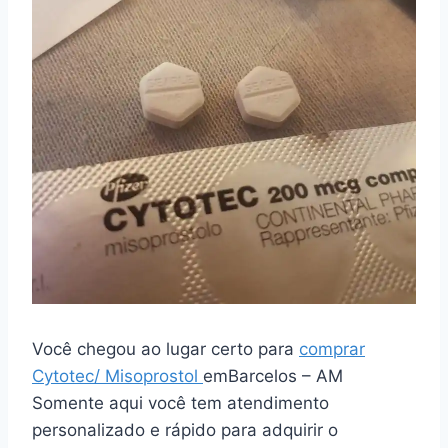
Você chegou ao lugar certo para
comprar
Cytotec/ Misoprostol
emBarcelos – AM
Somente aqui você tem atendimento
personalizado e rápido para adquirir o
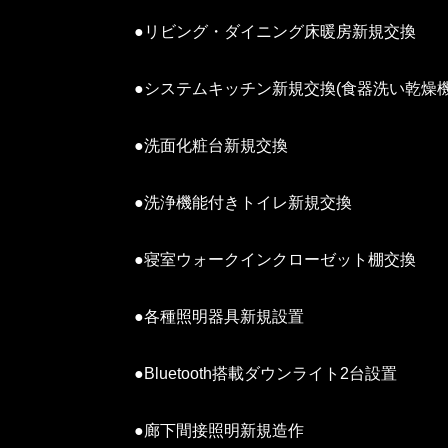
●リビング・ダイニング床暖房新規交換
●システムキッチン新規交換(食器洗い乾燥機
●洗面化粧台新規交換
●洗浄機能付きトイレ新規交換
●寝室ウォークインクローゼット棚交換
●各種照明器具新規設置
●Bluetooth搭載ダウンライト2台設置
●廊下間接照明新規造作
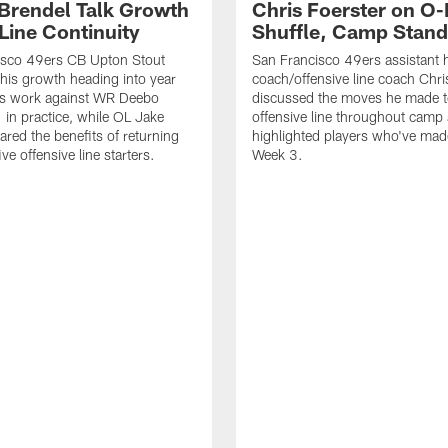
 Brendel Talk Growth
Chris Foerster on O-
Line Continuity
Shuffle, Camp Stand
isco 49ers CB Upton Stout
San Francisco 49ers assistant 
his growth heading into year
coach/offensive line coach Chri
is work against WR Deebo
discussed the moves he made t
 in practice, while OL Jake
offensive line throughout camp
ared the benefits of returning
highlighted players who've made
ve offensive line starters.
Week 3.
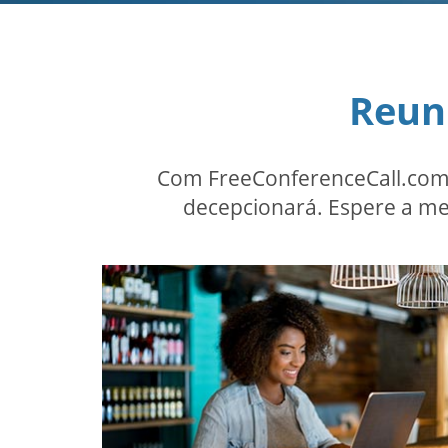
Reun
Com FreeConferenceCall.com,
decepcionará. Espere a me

--

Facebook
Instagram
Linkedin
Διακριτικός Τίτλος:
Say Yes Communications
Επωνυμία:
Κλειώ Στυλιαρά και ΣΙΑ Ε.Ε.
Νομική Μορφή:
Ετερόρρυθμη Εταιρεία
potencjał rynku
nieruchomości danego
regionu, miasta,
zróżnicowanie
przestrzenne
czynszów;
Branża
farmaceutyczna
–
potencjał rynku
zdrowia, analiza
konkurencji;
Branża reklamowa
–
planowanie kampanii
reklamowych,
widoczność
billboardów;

--

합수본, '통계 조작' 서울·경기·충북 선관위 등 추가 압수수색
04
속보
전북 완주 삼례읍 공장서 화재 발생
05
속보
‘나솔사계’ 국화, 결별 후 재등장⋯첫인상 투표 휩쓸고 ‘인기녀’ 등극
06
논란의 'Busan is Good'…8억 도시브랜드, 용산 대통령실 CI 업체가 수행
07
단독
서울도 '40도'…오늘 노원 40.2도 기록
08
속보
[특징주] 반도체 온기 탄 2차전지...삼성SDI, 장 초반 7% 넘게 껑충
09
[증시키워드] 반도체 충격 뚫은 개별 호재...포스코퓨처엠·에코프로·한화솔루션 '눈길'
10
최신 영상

Exercise goal
Print, word for word, the lines above that run from the line containing "Você chegou ao lugar certo para" to the line containing "offensive line throughout camp", both included. Keep the pictures out.

Output of the task
Você chegou ao lugar certo para
comprar
Cytotec/ Misoprostol
emBarcelos – AM
Somente aqui você tem atendimento
personalizado e rápido para adquirir o
●リビング・ダイニング床暖房新規交換
●システムキッチン新規交換(食器洗い乾燥機
●洗面化粧台新規交換
●洗浄機能付きトイレ新規交換
●寝室ウォークインクローゼット棚交換
●各種照明器具新規設置
●Bluetooth搭載ダウンライト2台設置
●廊下間接照明新規造作
 Brendel Talk Growth
Chris Foerster on O-
Line Continuity
Shuffle, Camp Stand
isco 49ers CB Upton Stout
San Francisco 49ers assistant 
his growth heading into year
coach/offensive line coach Chri
is work against WR Deebo
discussed the moves he made t
 in practice, while OL Jake
offensive line throughout camp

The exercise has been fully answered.